You are viewing a plain text version of this content. The canonical link for it is here.
Posted to modperl@perl.apache.org by "Jonathan M. Hollin" <ne...@digital-word.com> on 2002/08/23 17:54:10 UTC

[OT] HTML to XHTML conversion

[OFF TOPIC]

I am trying to find a module that can convert HTML to XHTML, but have 
drawn a blank on CPAN and GOOGLE.  Is there anything out there to do 
this other than HTML TIDY?

I am developing a mod_perl CMS application at the moment.  All its 
output is compliant with XHTML Transitional.  But its users can create 
content that isn't (and are likely to) and I'd like to parse this and 
convert it XHTML before it goes into the RDBMS if possible.

If nothing exists along these lines - would anyone like to collaborate 
on the development of a module for this purpose?  HTML::XHTML anyone?


-- 
Jonathan M. Hollin

Co-ordinator:  WYPUG (http://wypug.pm.org/)
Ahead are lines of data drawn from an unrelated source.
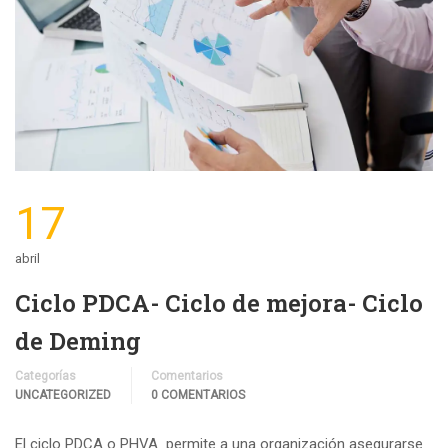
17
abril
Ciclo PDCA- Ciclo de mejora- Ciclo
de Deming
Categorías
Comentarios
UNCATEGORIZED
0 COMENTARIOS
El ciclo PDCA o PHVA permite a una organización asegurarse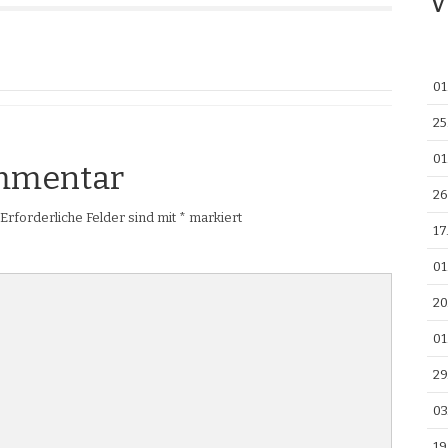
V
01
25
01
ommentar
26
Erforderliche Felder sind mit
*
markiert
17
01
20
01
29
03
19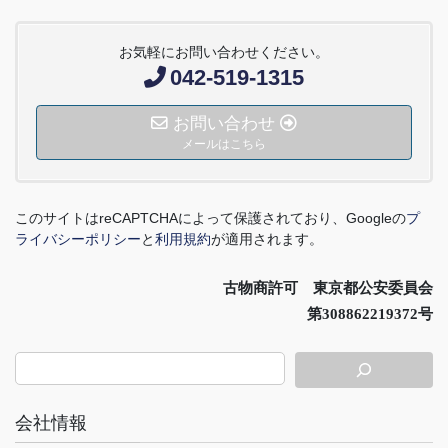
お気軽にお問い合わせください。
042-519-1315
お問い合わせ
メールはこちら
このサイトは
reCAPTCHA
によって保護されており、
Google
の
プ
ライバシーポリシー
と
利用規約
が適用されます。
古物商許可 東京都公安委員会
第308862219372号
会社情報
Re: [CGI] [OT] HTML to XHTML conversion

Posted by Roy Schroeder <ra...@imap4.com>.
Complete automatic conversion is not possible since someone could enter
HTML code that omits or contains certain attributes are either required
or not allowed in XHTML Transitional and the conversion program would
1. not know what value to add for required but omitted attributes, or
2. removing the "not allowed" attributes will seriously change the
rendering of the page.

Of course the simple mechanical rules -
1. all tag names in lower case
2. all tags closed
3. all attribute values quoted
4. proper tag nesting
etc.
could be automated and may be sufficient for your purposes.

Regards
Roy


----- Original Message -----
From: "Jonathan M. Hollin" <ne...@digital-word.com>
To: <mo...@perl.apache.org>
Cc: "CGI List" <cg...@jann.com>
Sent: Friday, August 23, 2002 8:54 AM
Subject: [CGI] [OT] HTML to XHTML conversion


> [NOTICE: see the message footer for important information]
> [OFF TOPIC]
>
> I am trying to find a module that can convert HTML to XHTML, but have
> drawn a blank on CPAN and GOOGLE.  Is there anything out there to do
> this other than HTML TIDY?
>
> I am developing a mod_perl CMS application at the moment.  All its
> output is compliant with XHTML Transitional.  But its users can create
> content that isn't (and are likely to) and I'd like to parse this and
> convert it XHTML before it goes into the RDBMS if possible.
>
> If nothing exists along these lines - would anyone like to collaborate
> on the development of a module for this purpose?  HTML::XHTML anyone?
>
>
> --
> Jonathan M. Hollin
>
> Co-ordinator:  WYPUG (http://wypug.pm.org/)
>
> --
> To unusbcribe, send an email contining the words: 'unsubscribe
cgi-list' to the following email address: majordomo@jann.com
>
> Archives of the following mailing lists are available at:
http://www.perl.jann.com/
> the CGI Mailing List
> the mod_perl mailing list
> the embperl mailing list
> Searching, browsing and posting are available at
http://www.perl.jann.com/
>


Re: [OT] HTML to XHTML conversion

Posted by Ilya Martynov <il...@martynov.org>.
>>>>> On Fri, 23 Aug 2002 16:54:10 +0100, "Jonathan M. Hollin" <ne...@digital-word.com> said:

JMH> [OFF TOPIC]
JMH> I am trying to find a module that can convert HTML to XHTML, but have
JMH> drawn a blank on CPAN and GOOGLE.  Is there anything out there to do
JMH> this other than HTML TIDY?

You can try to use XML::LibXML to parse HTML and re-output
it using XML::SAX::Writer.

Something like:

use XML::LibXML;
use XML::SAX::Writer;
use XML::LibXML::SAX::Parser;

my $html = '<html><head></head><body></body></html>';

my $writer = XML::SAX::Writer->new(Output => \*STDOUT);
my $generator = XML::LibXML::SAX::Parser->new(Handler => $writer);
my $dom = XML::LibXML->new->parse_html_string($html);
$generator->generate($dom);


-- 
Ilya Martynov (http://martynov.org/)

Re: [OT] HTML to XHTML conversion

Posted by Ilya Martynov <il...@martynov.org>.
>>>>> On Wed, 28 Aug 2002 10:07:07 +0100, Jean-Michel Hiver <jh...@mkdoc.com> said:

JM> <body><body></body></body> is not valid XHTML for example.
JM> <input type="text" name="foo"></input> is not valid XHTML either.
JM> You have to be careful about block-level and inline elements.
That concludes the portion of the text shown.